I intconclude for us to host a REG-A+ offering within the next three years in a bid to raise $50M to accelerate the bank M&A strategy. At that time we will consider whether or not shifting from our ATS to the Texas Stock Exmodify is in the better interests of our investors.
There is a good possibility that the definition of an Accredited Investor will modify allowing more individuals to participate in this marketplace. How will this impact Silicon Prairie? What about the entire securities crowdfunding indusattempt?
David Duccini: Honestly I don’t believe it will have any meaningful impact.
In REG CF and REG A an investor can self-certify that status, and for assets like real estate it should not apply at all.
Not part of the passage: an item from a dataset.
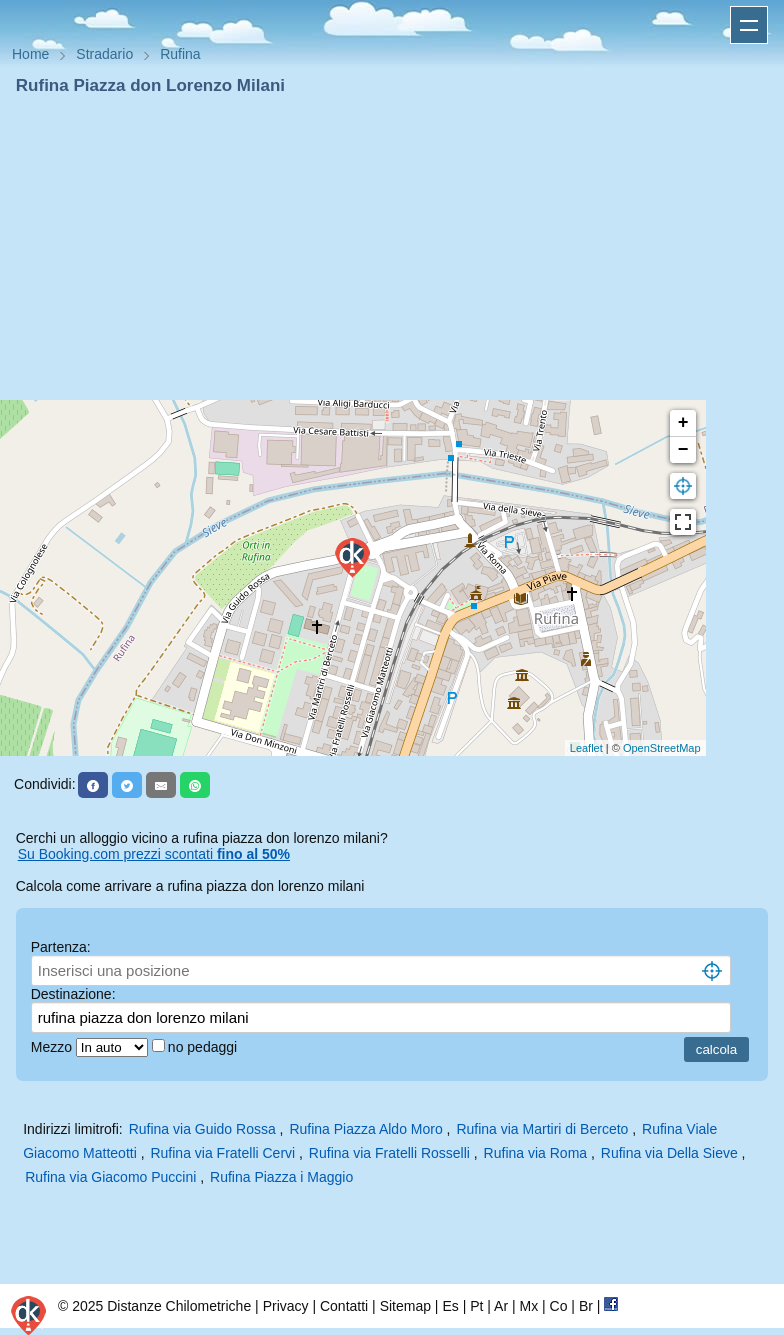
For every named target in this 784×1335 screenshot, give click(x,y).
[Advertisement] (392, 248)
The Libertarian in me bristles at the idea that the government obtains to notify consenting adults what they can do with their own money
The Libertarian in me bristles at the idea that the government obtains to notify consenting adults what they can do with their own money. My partner Jade Barker as long surfaced the lunacy of this gatekeeper mentality by declareing:
“Look I can purchase a really expensive wedding cake from this bougey cake shop up the street from our office and question for a single fork and sit outside on the curb and eat it and no one will stop me. But if I DARE to invest the same amount of money in that business so that they can open a second location? NOW suddenly I’m stupid to know what to do with my own money? FAQ THAT!”
What are your short term (2026) goals? You note that your platform grew by 84% in the past year. Will this continue?
David Duccini: I am laser-focutilized on the bank acquisition at the moment. It is a huge unlock for us becautilize our regular business of capital formation, management and liquidity becomes a massive source of lead generation for the bank!
If we support someone raise capital we believe they would be happy to leave it parked in our bank and then take advantage of other services like lines of credit, SBA loans, merchant services and even things like payroll and accounting. It also significantly de-risks our business since we have been debanked for merchant processing becautilize “crowdfunding” was considered too risky.
we have been debanked for merchant processing becautilize crowdfunding was considered too risky
Lastly bank ownership gives us a huge middle finger to FINRA who has been desperately attempting to find fault with our non-member affiliates delegated agent role in providing and monitoring the funds flow for our portal as a service clients.
Our banking partners have been resolute on warning FINRA that they are tortuously interfering with their business and politely reminds FINRA that they do not report to them nor to the SEC.